**Material to process:**
#####

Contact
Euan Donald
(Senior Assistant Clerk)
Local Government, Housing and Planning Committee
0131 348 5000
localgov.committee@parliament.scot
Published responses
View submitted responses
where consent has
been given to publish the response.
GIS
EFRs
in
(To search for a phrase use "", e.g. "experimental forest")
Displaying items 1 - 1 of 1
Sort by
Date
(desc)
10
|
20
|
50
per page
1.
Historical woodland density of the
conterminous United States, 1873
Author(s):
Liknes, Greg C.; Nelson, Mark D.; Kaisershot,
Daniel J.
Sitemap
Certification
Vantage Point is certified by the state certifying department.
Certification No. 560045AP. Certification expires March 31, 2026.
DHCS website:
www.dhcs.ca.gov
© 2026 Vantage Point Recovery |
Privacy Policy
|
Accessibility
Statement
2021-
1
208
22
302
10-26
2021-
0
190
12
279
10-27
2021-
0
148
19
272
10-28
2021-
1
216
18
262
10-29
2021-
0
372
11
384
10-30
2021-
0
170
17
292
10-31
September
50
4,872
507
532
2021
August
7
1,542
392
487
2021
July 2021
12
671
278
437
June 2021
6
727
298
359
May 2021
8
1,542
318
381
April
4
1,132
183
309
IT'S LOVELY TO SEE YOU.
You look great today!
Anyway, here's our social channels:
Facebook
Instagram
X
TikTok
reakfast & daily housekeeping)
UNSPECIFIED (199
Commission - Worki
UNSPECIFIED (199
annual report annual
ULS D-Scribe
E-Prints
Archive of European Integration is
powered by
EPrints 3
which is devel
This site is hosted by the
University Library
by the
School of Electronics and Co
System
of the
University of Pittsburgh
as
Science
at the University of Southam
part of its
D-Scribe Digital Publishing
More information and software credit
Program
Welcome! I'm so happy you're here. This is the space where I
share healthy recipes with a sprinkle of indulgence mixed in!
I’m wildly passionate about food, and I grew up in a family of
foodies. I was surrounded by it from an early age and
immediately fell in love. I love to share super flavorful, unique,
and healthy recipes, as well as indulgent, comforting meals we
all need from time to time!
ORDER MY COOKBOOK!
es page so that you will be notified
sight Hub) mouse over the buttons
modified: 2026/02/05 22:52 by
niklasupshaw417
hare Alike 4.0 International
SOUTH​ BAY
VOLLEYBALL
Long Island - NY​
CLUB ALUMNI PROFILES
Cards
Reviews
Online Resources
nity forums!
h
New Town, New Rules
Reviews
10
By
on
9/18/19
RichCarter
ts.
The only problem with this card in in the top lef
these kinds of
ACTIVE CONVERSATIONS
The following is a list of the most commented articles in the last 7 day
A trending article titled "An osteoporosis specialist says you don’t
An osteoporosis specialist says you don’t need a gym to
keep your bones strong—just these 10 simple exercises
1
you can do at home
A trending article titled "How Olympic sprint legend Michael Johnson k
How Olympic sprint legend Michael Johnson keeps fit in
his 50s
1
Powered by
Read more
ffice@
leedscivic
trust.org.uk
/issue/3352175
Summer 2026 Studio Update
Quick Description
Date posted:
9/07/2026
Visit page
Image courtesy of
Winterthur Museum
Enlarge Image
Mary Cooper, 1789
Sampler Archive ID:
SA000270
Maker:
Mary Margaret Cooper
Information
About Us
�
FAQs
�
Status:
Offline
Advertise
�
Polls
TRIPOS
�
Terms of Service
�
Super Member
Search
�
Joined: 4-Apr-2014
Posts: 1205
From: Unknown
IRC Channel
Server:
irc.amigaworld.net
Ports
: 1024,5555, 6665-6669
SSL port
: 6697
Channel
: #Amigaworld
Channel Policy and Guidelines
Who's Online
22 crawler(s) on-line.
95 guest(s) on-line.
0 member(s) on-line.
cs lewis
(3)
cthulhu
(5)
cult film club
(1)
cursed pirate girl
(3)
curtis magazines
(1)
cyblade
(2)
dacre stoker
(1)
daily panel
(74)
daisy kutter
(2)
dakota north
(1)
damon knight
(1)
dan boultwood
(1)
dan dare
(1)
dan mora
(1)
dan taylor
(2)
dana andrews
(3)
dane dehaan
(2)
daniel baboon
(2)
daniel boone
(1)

#####

**What is required:** Working through the listing above, count every line that holds "Point" and answer with the count alone.

**Written answer:** 2